Reproduce exactly, and nothing but, the lines between the one with "Mask anything matching 'left kidney'." and the end of the entries, both ends included.

[[ Material for this task open ]]

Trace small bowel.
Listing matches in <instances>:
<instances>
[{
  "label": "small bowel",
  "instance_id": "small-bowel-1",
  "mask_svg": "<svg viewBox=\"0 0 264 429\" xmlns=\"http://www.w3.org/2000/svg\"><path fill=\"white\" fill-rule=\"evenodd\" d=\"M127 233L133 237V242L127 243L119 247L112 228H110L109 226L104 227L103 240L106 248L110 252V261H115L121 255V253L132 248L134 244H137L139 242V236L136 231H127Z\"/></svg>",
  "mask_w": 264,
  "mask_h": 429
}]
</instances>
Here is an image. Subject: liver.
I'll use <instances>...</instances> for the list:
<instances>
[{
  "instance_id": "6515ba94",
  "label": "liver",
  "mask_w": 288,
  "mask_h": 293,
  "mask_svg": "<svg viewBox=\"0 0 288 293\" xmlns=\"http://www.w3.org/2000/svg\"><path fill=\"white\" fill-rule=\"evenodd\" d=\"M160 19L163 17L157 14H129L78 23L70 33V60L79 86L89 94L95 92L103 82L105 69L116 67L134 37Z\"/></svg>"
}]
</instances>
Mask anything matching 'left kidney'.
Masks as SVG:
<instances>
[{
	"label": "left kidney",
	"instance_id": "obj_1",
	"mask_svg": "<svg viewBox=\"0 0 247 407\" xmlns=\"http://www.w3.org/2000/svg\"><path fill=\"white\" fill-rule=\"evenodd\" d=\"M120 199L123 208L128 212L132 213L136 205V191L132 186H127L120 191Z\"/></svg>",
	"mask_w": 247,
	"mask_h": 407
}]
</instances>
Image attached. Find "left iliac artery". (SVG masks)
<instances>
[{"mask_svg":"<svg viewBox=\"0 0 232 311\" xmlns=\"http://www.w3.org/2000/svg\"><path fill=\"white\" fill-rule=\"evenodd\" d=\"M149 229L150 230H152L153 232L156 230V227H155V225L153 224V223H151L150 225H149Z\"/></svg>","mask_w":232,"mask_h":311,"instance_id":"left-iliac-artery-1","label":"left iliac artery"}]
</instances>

[[ Material for this task closed ]]

Answer space:
Mask anything matching 'left kidney'.
Masks as SVG:
<instances>
[{
	"label": "left kidney",
	"instance_id": "obj_1",
	"mask_svg": "<svg viewBox=\"0 0 247 407\" xmlns=\"http://www.w3.org/2000/svg\"><path fill=\"white\" fill-rule=\"evenodd\" d=\"M120 199L123 208L128 212L132 213L136 205V191L132 186H127L120 191Z\"/></svg>",
	"mask_w": 247,
	"mask_h": 407
}]
</instances>
Image attached. Find "left iliac artery". (SVG masks)
<instances>
[{"mask_svg":"<svg viewBox=\"0 0 232 311\" xmlns=\"http://www.w3.org/2000/svg\"><path fill=\"white\" fill-rule=\"evenodd\" d=\"M149 229L150 230H152L153 232L156 230V227H155V225L153 224V223H151L150 225H149Z\"/></svg>","mask_w":232,"mask_h":311,"instance_id":"left-iliac-artery-1","label":"left iliac artery"}]
</instances>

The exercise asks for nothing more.